Thousands in US March Against Donald Trump's Immigration Policy
Thousands in US March Against Donald Trump's Immigration Policy
As a result of Trump's crackdown, distraught children were separated from their families and, according to widely broadcast pictures, held in chain-link enclosures, a practice that sparked domestic and global outrage.

Washington: Thousands of demonstrators, baking in the heat and boiling mad at US immigration policy, marched across the country on Sunday to protest the separation of families under President Donald Trump's hardline agenda.

Directly across from the White House, demonstrators filled Lafayette Square park in an atmosphere of both indignation and sadness, before marching toward the Capitol.

"We don't believe in borders, we don't believe in walls," Sebastian Medina-Tayac, of the Piscataway Indian Nation, declared in English and Spanish at the start of the rally dubbed "Families Belong Together."

Loudspeakers broadcast the cries of a child split from its relatives, as a Brazilian mother told of being separated from her own son.

"I missed nine months of his life and it should never have happened," said the woman, Jocelyn, whose case dates from before the practice of separating families intensified in May.

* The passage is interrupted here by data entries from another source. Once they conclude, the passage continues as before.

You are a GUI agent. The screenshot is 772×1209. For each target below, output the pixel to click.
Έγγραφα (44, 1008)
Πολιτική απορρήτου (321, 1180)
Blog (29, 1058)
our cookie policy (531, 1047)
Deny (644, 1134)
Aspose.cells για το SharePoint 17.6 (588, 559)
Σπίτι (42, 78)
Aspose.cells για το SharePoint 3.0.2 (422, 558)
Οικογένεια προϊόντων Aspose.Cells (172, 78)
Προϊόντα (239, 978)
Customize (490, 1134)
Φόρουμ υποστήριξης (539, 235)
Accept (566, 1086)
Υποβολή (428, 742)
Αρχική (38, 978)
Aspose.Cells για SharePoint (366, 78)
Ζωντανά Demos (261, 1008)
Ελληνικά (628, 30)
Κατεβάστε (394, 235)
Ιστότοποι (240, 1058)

"Shame! Shame!" the crowd responded in temperatures above 90 F (33 C).

The president could not hear the protesters' shouts, as he spent the day in Bedminster, New Jersey at the Trump National Golf Club.

There, too, protesters gathered on his motorcade route, many of them with signs about immigration policy. "Asylum seekers are not criminals," said one.

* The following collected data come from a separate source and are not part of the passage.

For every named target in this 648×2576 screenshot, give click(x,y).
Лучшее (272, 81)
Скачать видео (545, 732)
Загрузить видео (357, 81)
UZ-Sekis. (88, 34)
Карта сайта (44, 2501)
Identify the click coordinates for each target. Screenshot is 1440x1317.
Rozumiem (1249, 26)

Starting in early May, in an attempt to staunch the flow of tens of thousands of migrants to the southern US border every month, Trump ordered the arrest of adults crossing the boundary illegally, including those seeking asylum.

Many trying to cross the US-Mexico frontier are destitute, fleeing gang violence and other turmoil in Central America.

As a result of Trump's crackdown, distraught children were separated from their families and, according to widely broadcast pictures, held in chain-link enclosures, a practice that sparked domestic and global outrage.

Trump later signed an order ending the separation of families but immigration lawyers say the process of reuniting children and their parents will be long and chaotic.

About 2,000 children remained split from their parents, according to official figures released last weekend.

"It's thinly-veiled racism," Dorothy Carney, 59, a middle school French and Latin teacher, told AFP at the Washington rally.

"The way for evil to win is for good people to do nothing. This is doing at least something," said the resident of Charlottesville, Virginia Rita Montoya, 36, a Washington lawyer, was born in California but has Mexican origins and arrived at the protest with her two sons, aged four and two.

"We're children of immigrants," she said. "We've been putting in our dues in this country for a long time, and this country needs to start paying us some respect." The mood was similar in New York, where Julia Lam, 58, joined the protest with two friends and their young children in strollers.

Lam is a mother and retired fashion designer who emigrated from Hong Kong in the 1980s.

"I think it's really cruel to separate kids," she said.

"I am angry. I'm very sad already with what is going on with our country. I just don't see how a human being would do such a thing." Courtney Malloy, 34, a lawyer, said it was important to show support for immigrants and that administration policies are "not America."

"This is not what we stand for and this is not okay, and we will not stand here and watch our country be torn apart and watch babies be torn from their mothers," she told AFP, holding a sign that said, "The Only Baby Who Belongs in a Cage is Donald Trump." Families, young people, children and the elderly — both recent arrivals and long-time citizens — all stood under a burning sun as part of a protest that a New York police officer said numbered "a couple of thousand."

"Say it loud, say it clear, refugees are welcome here," they chanted, also declaring a welcome for Muslims.

A band of drummers whipped up the fervor of a crowd carrying signs including, "Our New York is Immigrant New York." "Abolish ICE," said another sign, reflecting growing calls by activists for disbanding the country's frontline immigration enforcement agency.

Saturday's protests come after the US Supreme Court on Tuesday handed Trump a major victory by upholding his ban that mostly applied to travelers from five primarily Muslim nations.

More than 500 women, including a member of Congress, were arrested on Thursday in the US Capitol complex protesting Trump's immigration policy.

Saturday's demonstrations were the biggest yet. Marches were also reported in Philadelphia, Boston, Denver, Chicago and Portland.

Trump has made fighting immigration — both illegal and legal — a major plank of his "America First" policy agenda.

The Immigration and Customs Enforcement agency (ICE) makes arrests and otherwise enforces the administration's immigration crackdown, but an emerging coalition of politicians, activists and pro-immigrant protesters has begun calling for the agency to be dismantled.

"Occupy ICE" camps have been set up in several US states.